Frente a este panorama alarmante, la Federación Argentina de Entidades Empresarias del Autotransporte de Cargas (FADEEAC) ha lanzado un claro mensaje de advertencia: "El desproporcionado aumento del combustible pone en riesgo la cadena de abastecimiento". Esta declaración resuena en un contexto donde los precios del gasoil han experimentado incrementos extremos, con variaciones de entre el 20% y el 25% en solo 20 días durante el mes de marzo. Este incremento ha llevado al gasoil de grado 2, el más utilizado por el transporte, a superar los 2.100 pesos por litro, lo que equivale a aproximadamente 1,50 dólares, posicionando al país entre los más caros de la región en la última década.

La velocidad de este aumento ha sorprendido a muchos en el sector. Mientras que durante todo el año 2025 el gasoil había acumulado un incremento del 45%, en menos de un mes del año 2026 ya se había superado un tercio de ese aumento anual, lo que refleja una tendencia preocupante. Este fenómeno no solo ha afectado a los precios del combustible, sino que también ha tenido un impacto directo en la estructura de costos de las empresas de transporte, donde el gasto en combustible representa aproximadamente un tercio de los costos totales.

Cristian Sanz, presidente de FADEEAC, ha sido rotundo al señalar la gravedad de la situación: "La desproporcionada escalada del precio del gasoil es hoy la principal preocupación entre las más de 6.500 pymes que representamos. A los márgenes ya reducidos y la baja actividad en muchos sectores, se suma un impacto crítico: el combustible representa un tercio de nuestra estructura de costos". Esta afirmación pone en evidencia la angustiante realidad que enfrentan las pequeñas y medianas empresas del transporte de cargas, que ven amenazada su viabilidad económica ante el aumento constante de los costos operativos.

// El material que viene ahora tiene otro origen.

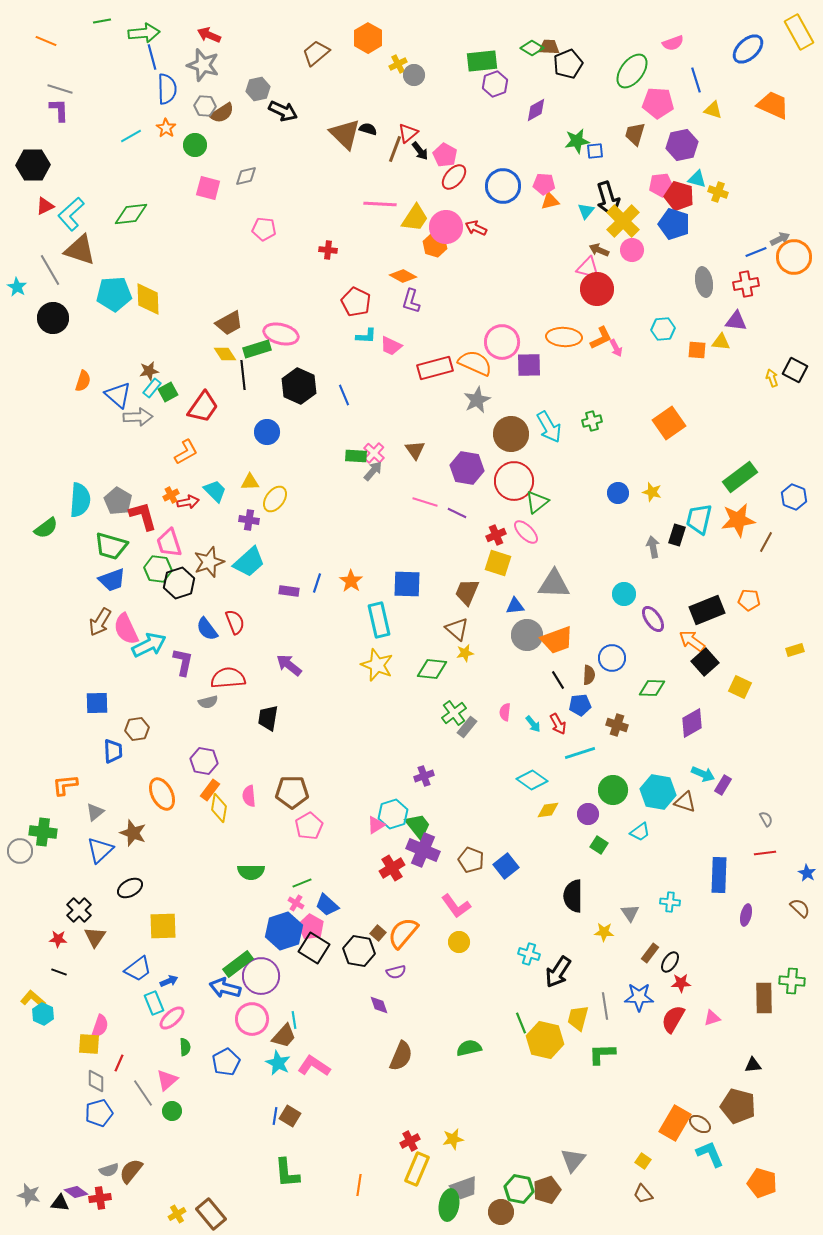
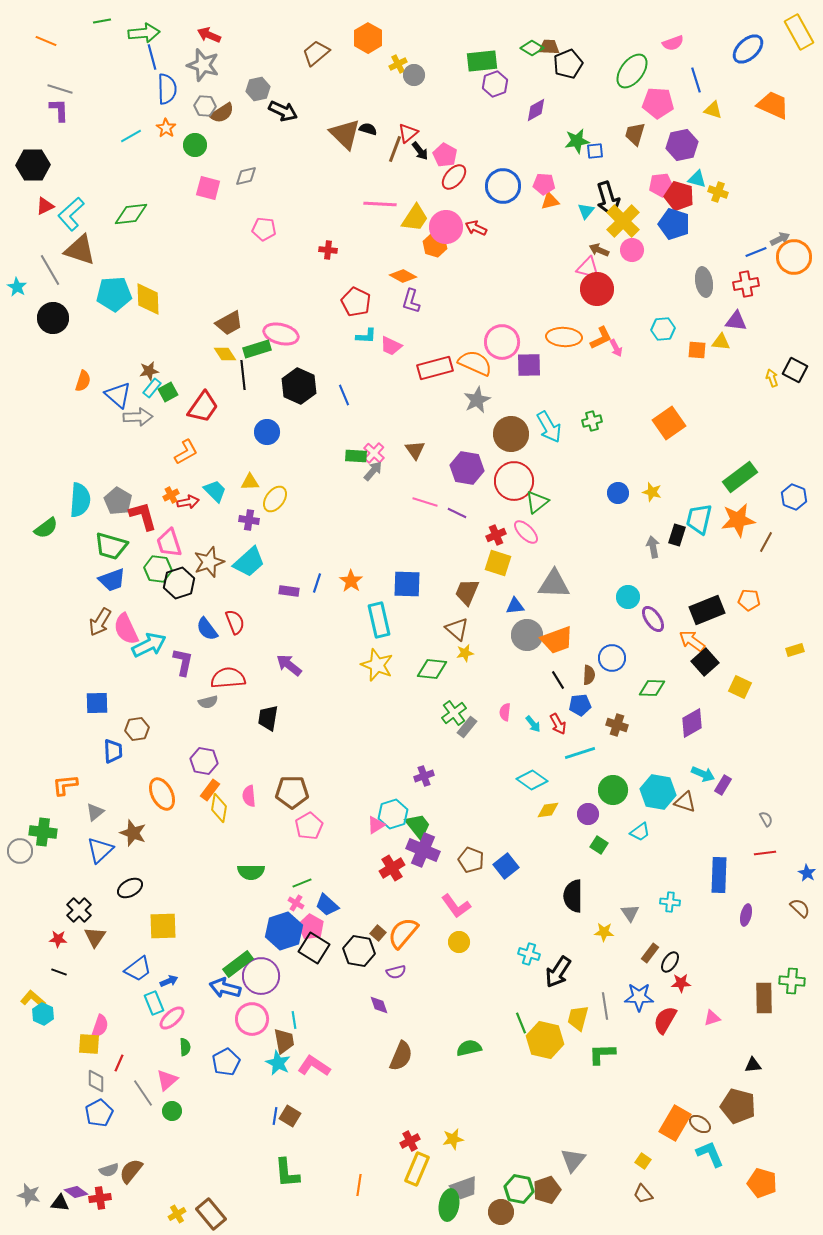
cyan circle at (624, 594): moved 4 px right, 3 px down
red semicircle at (673, 1019): moved 8 px left, 1 px down
brown trapezoid at (284, 1036): moved 5 px down; rotated 52 degrees counterclockwise
blue pentagon at (99, 1113): rotated 12 degrees counterclockwise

El diagnóstico del sector se apoya también en datos del Índice de Costos del Transporte (ICT), una herramienta fundamental que mide el comportamiento de diversos rubros operativos y es auditada por la Facultad de Ciencias Económicas de la Universidad de Buenos Aires. Según el último informe, en febrero el índice registró un incremento mensual del 2,28%, acumulando en el primer bimestre del año un aumento del 4,4% y una variación interanual del 37,2%. Estos datos reflejan la creciente presión sobre los costos de operación, que se ven exacerbados por el aumento en los precios de peajes y otros gastos generales, como lo evidencian los incrementos del 13,3% en los peajes, impulsados por ajustes en los corredores nacionales y accesos a la Ciudad de Buenos Aires.

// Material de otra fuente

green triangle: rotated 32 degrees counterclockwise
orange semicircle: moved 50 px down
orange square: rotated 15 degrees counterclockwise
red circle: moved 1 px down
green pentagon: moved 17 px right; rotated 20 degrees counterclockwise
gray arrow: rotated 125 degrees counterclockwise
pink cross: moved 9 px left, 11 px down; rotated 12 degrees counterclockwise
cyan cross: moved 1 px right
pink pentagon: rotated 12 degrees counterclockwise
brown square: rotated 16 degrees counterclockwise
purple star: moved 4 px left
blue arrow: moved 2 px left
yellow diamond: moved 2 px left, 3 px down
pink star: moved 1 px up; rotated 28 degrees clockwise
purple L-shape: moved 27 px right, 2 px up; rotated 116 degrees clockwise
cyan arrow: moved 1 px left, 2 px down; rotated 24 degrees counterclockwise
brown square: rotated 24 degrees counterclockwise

Con la incertidumbre económica en aumento, el sector del transporte de cargas se encuentra en un momento crítico. Las empresas aguardan con preocupación los resultados de la medición de marzo, mientras intentan adaptarse a un entorno de costos en constante cambio. La necesidad de soluciones efectivas y rápidas se vuelve cada vez más urgente, ya que el bienestar de la cadena de abastecimiento nacional y la estabilidad de la economía argentina dependen en gran medida de la capacidad de los transportistas para operar de manera eficiente en un contexto tan desafiante.